The ink was barely dry on Northrop Grumman Corp.'s (NOC) December, 2002, acquisition of TRW Inc. when the company began marshaling its newly acquired troops for their first big campaign. The target was an eight-year contract to build the Pentagon's new Kinetic Energy Interceptor, a Star Wars-like antimissile system that aims to destroy enemy rockets shortly after takeoff. Separately, Northrop and TRW had both passed on the project, thinking they couldn't compete head to head with missile-defense leaders Boeing Co. (BA) and Lockheed Martin Corp. (LMT).

That changed with the merger. Northrop put together a team of people from six of its seven divisions, including specialists in defense electronics, information technology, satellites, and shipbuilding. A former TRW office in Virginia was put in command of the project, and reinforcements were sent from across the country. The effort paid off: Northrop scored a surprise victory, winning the $4.5 billion contract last December and vaulting the company past its own sales targets. "That award blows away all of our assumptions of revenue synergies," crows Northrop's Chairman and CEO Ronald D. Sugar.

Synergy. It has become a dirty word in Corporate America, an elusive goal used to justify hundreds of ill-conceived mergers. But Northrop, based in Los Angeles, is proving that it is possible to acquire a slew of companies and leverage their strengths to land business none of them could have gotten separately. Synergy is becoming more valuable than ever, as military planners move to favor companies that can coordinate the development of complex armaments on their own, without the Pentagon dealing directly with subcontractors.

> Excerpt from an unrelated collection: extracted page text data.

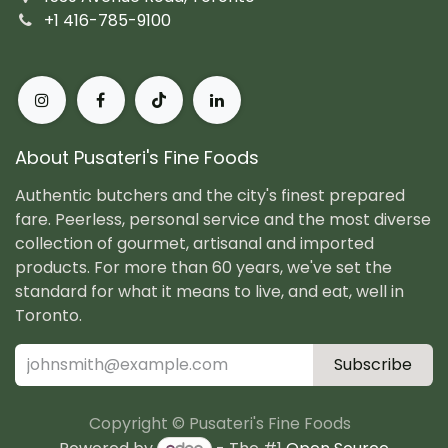
+1 416-785-9100
About Pusateri's Fine Foods
Authentic butchers and the city's finest prepared
fare. Peerless, personal service and the most diverse
collection of gourmet, artisanal and imported
products. For more than 60 years, we've set the
standard for what it means to live, and eat, well in
Toronto.
Subscribe
Copyright © Pusateri's Fine Foods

Once known mainly for the B-2 Stealth Bomber, Northrop has become a major player in software and information technology, the largest shipbuilder for the U.S. Navy, the builder of the James Webb telescope -- successor to NASA's Hubble -- and is looking to score big in missile defense systems for commercial airlines.

TOEING THE LINE. Northrop has snapped up 16 major companies in the past 10 years, including TRW, Litton Industries, and Newport News Shipbuilding. By now, integrating them into the fold is down to a science. Each must conform to a carefully orchestrated plan of integration listing nearly 400 items, from how press releases should be issued to which accounting software to use. And unlike its big defense rivals at Raytheon (RTN) or Boeing, Northrop managers haven't stumbled with any of the acquisitions. "They have a long history of drawing a box around what they need and finding it, rather than finding it and justifying it later," says Jon B. Kutler, chairman of investment banker Jeffries Quarterdeck. "When you do that, you avoid a lot of mistakes."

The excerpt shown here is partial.